Directions —
All lines in the records below that hold "analist" are to be shown.

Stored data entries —
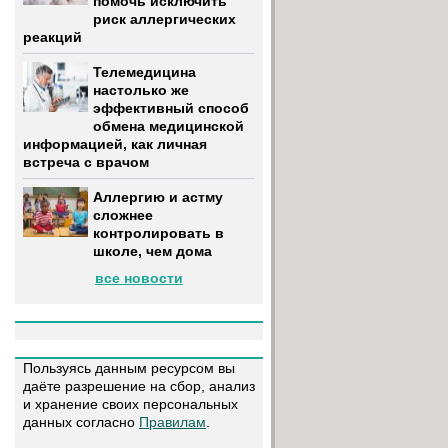
помочь исключить
риск аллергических
реакций
Телемедицина
настолько же
эффективный способ
обмена медицинской
информацией, как личная
встреча с врачом
Аллергию и астму
сложнее
контролировать в
школе, чем дома
все новости
Пользуясь данным ресурсом вы
даёте разрешение на сбор, анализ
и хранение своих персональных
данных согласно
Правилам
.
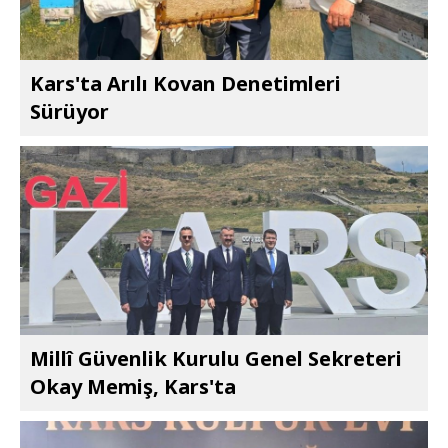
Kars'ta Arılı Kovan Denetimleri
Sürüyor
Millî Güvenlik Kurulu Genel Sekreteri
Okay Memiş, Kars'ta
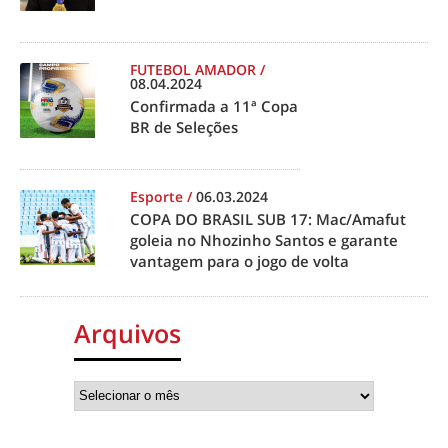
FUTEBOL AMADOR
/
08.04.2024
Confirmada a 11ª Copa
BR de Seleções
Esporte
/
06.03.2024
COPA DO BRASIL SUB 17: Mac/Amafut
goleia no Nhozinho Santos e garante
vantagem para o jogo de volta
Arquivos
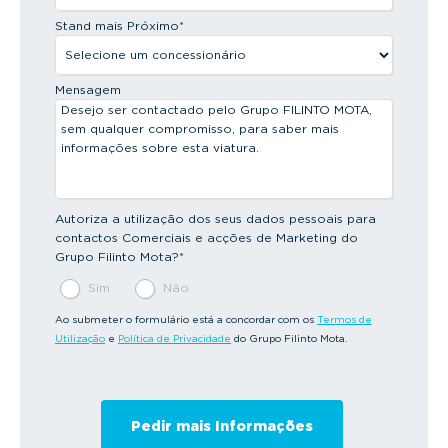
Stand mais Próximo
*
Mensagem
Autoriza a utilização dos seus dados pessoais para
contactos Comerciais e acções de Marketing do
Grupo Filinto Mota?
*
Sim
Não
Ao submeter o formulário está a concordar com os
Termos de
Utilização
e
Política de Privacidade
do Grupo Filinto Mota.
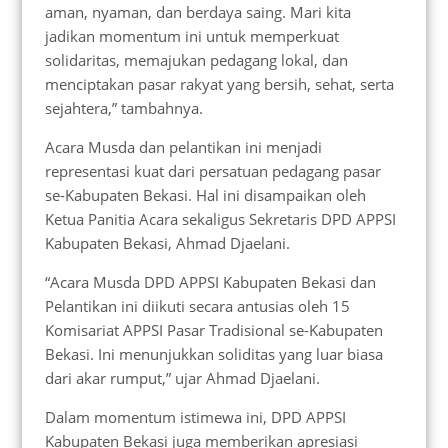
aman, nyaman, dan berdaya saing. Mari kita
jadikan momentum ini untuk memperkuat
solidaritas, memajukan pedagang lokal, dan
menciptakan pasar rakyat yang bersih, sehat, serta
sejahtera,” tambahnya.
Acara Musda dan pelantikan ini menjadi
representasi kuat dari persatuan pedagang pasar
se-Kabupaten Bekasi. Hal ini disampaikan oleh
Ketua Panitia Acara sekaligus Sekretaris DPD APPSI
Kabupaten Bekasi, Ahmad Djaelani.
“Acara Musda DPD APPSI Kabupaten Bekasi dan
Pelantikan ini diikuti secara antusias oleh 15
Komisariat APPSI Pasar Tradisional se-Kabupaten
Bekasi. Ini menunjukkan soliditas yang luar biasa
dari akar rumput,” ujar Ahmad Djaelani.
Dalam momentum istimewa ini, DPD APPSI
Kabupaten Bekasi juga memberikan apresiasi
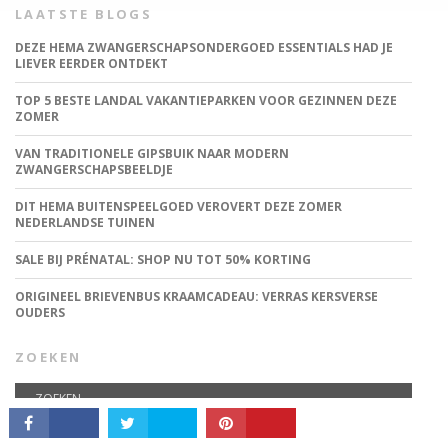
LAATSTE BLOGS
DEZE HEMA ZWANGERSCHAPSONDERGOED ESSENTIALS HAD JE
LIEVER EERDER ONTDEKT
TOP 5 BESTE LANDAL VAKANTIEPARKEN VOOR GEZINNEN DEZE
ZOMER
VAN TRADITIONELE GIPSBUIK NAAR MODERN
ZWANGERSCHAPSBEELDJE
DIT HEMA BUITENSPEELGOED VEROVERT DEZE ZOMER
NEDERLANDSE TUINEN
CONNECT
SALE BIJ PRÉNATAL: SHOP NU TOT 50% KORTING
ORIGINEEL BRIEVENBUS KRAAMCADEAU: VERRAS KERSVERSE
OUDERS
ZOEKEN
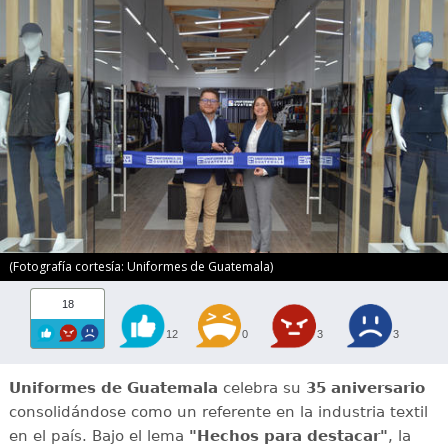
(Fotografía cortesía: Uniformes de Guatemala)
18
12
0
3
3
Uniformes de Guatemala
celebra su
35 aniversario
consolidándose como un referente en la industria textil
en el país. Bajo el lema
"Hechos para destacar"
, la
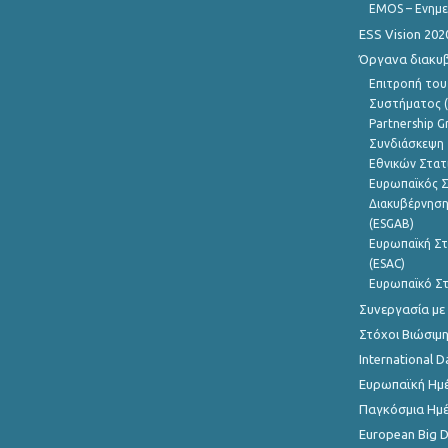
EMOS – Ενημε
ESS Vision 202
Όργανα διακυ
Επιτροπή του
Συστήματος (
Partnership G
Συνδιάσκεψη 
Εθνικών Στατ
Ευρωπαϊκός Σ
Διακυβέρνηση
(ESGAB)
Ευρωπαϊκή Στ
(ESAC)
Ευρωπαϊκό Στ
Συνεργασία με
Στόχοι Βιώσιμ
International D
Ευρωπαϊκή Ημέ
Παγκόσμια Ημέ
European Big 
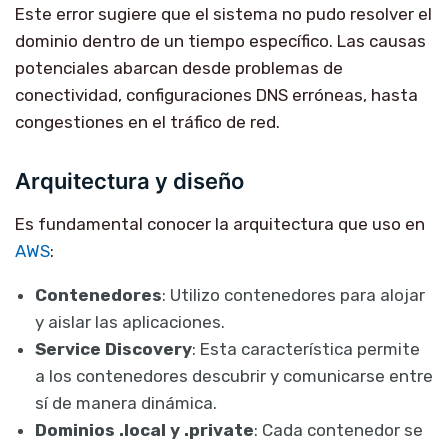
Este error sugiere que el sistema no pudo resolver el
dominio dentro de un tiempo específico. Las causas
potenciales abarcan desde problemas de
conectividad, configuraciones DNS erróneas, hasta
congestiones en el tráfico de red.
Arquitectura y diseño
Es fundamental conocer la arquitectura que uso en
AWS
:
Contenedores
: Utilizo contenedores para alojar
y aislar las aplicaciones.
Service Discovery
: Esta característica permite
a los contenedores descubrir y comunicarse entre
sí de manera dinámica.
Dominios .local y .private
: Cada contenedor se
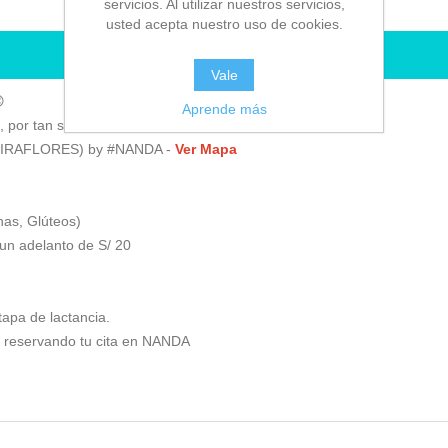
servicios. Al utilizar nuestros servicios,
usted acepta nuestro uso de cookies.
RESERVAR CITA
Vale

Aprende más
, por tan solo S/ 120 😊
o (MIRAFLORES) by #NANDA -
Ver Mapa
nas, Glúteos)
 un adelanto de S/ 20
apa de lactancia.
26 reservando tu cita en NANDA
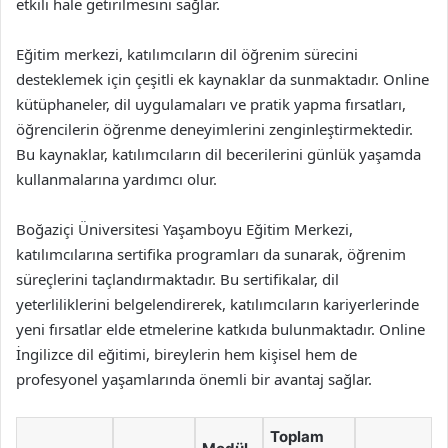
etkili hale getirilmesini sağlar.
Eğitim merkezi, katılımcıların dil öğrenim sürecini
desteklemek için çeşitli ek kaynaklar da sunmaktadır. Online
kütüphaneler, dil uygulamaları ve pratik yapma fırsatları,
öğrencilerin öğrenme deneyimlerini zenginleştirmektedir.
Bu kaynaklar, katılımcıların dil becerilerini günlük yaşamda
kullanmalarına yardımcı olur.
Boğaziçi Üniversitesi Yaşamboyu Eğitim Merkezi,
katılımcılarına sertifika programları da sunarak, öğrenim
süreçlerini taçlandırmaktadır. Bu sertifikalar, dil
yeterliliklerini belgelendirerek, katılımcıların kariyerlerinde
yeni fırsatlar elde etmelerine katkıda bulunmaktadır. Online
İngilizce dil eğitimi, bireylerin hem kişisel hem de
profesyonel yaşamlarında önemli bir avantaj sağlar.
Toplam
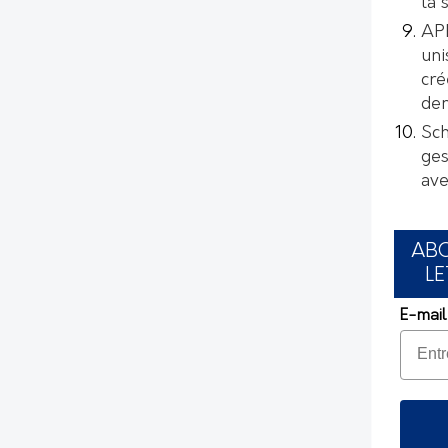
la 
AP
uni
cré
de
Sch
ges
ave
AB
LE
E-mail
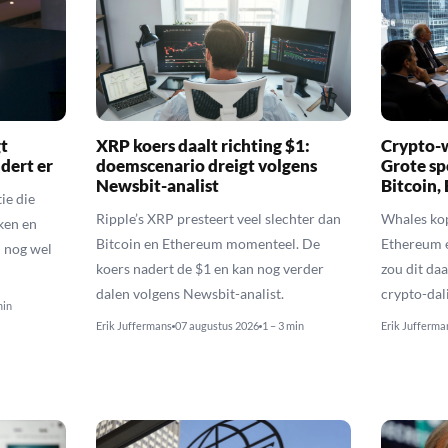
t
XRP koers daalt richting $1:
Crypto-w
dert er
doemscenario dreigt volgens
Grote sp
Newsbit-analist
Bitcoin,
ie die
Ripple’s XRP presteert veel slechter dan
Whales kop
ken en
Bitcoin en Ethereum momenteel. De
Ethereum 
 nog wel
koers nadert de $1 en kan nog verder
zou dit daa
dalen volgens Newsbit-analist.
crypto-dal
min
Erik Juffermans
07 augustus 2026
1 – 3 min
Erik Jufferma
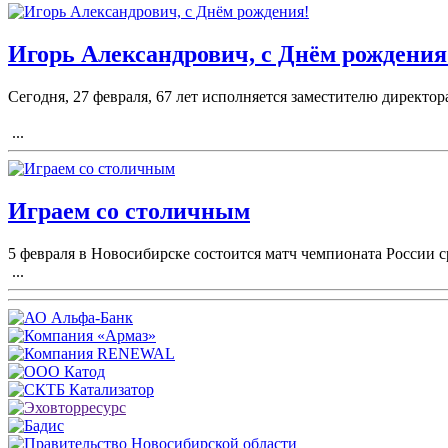
Игорь Александрович, с Днём рождения
Сегодня, 27 февраля, 67 лет исполняется заместителю директ
...
Играем со столичным
5 февраля в Новосибирске состоится матч чемпионата России
...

Answer box —
Newsbit-analist
dalen volgens Newsbit-analist.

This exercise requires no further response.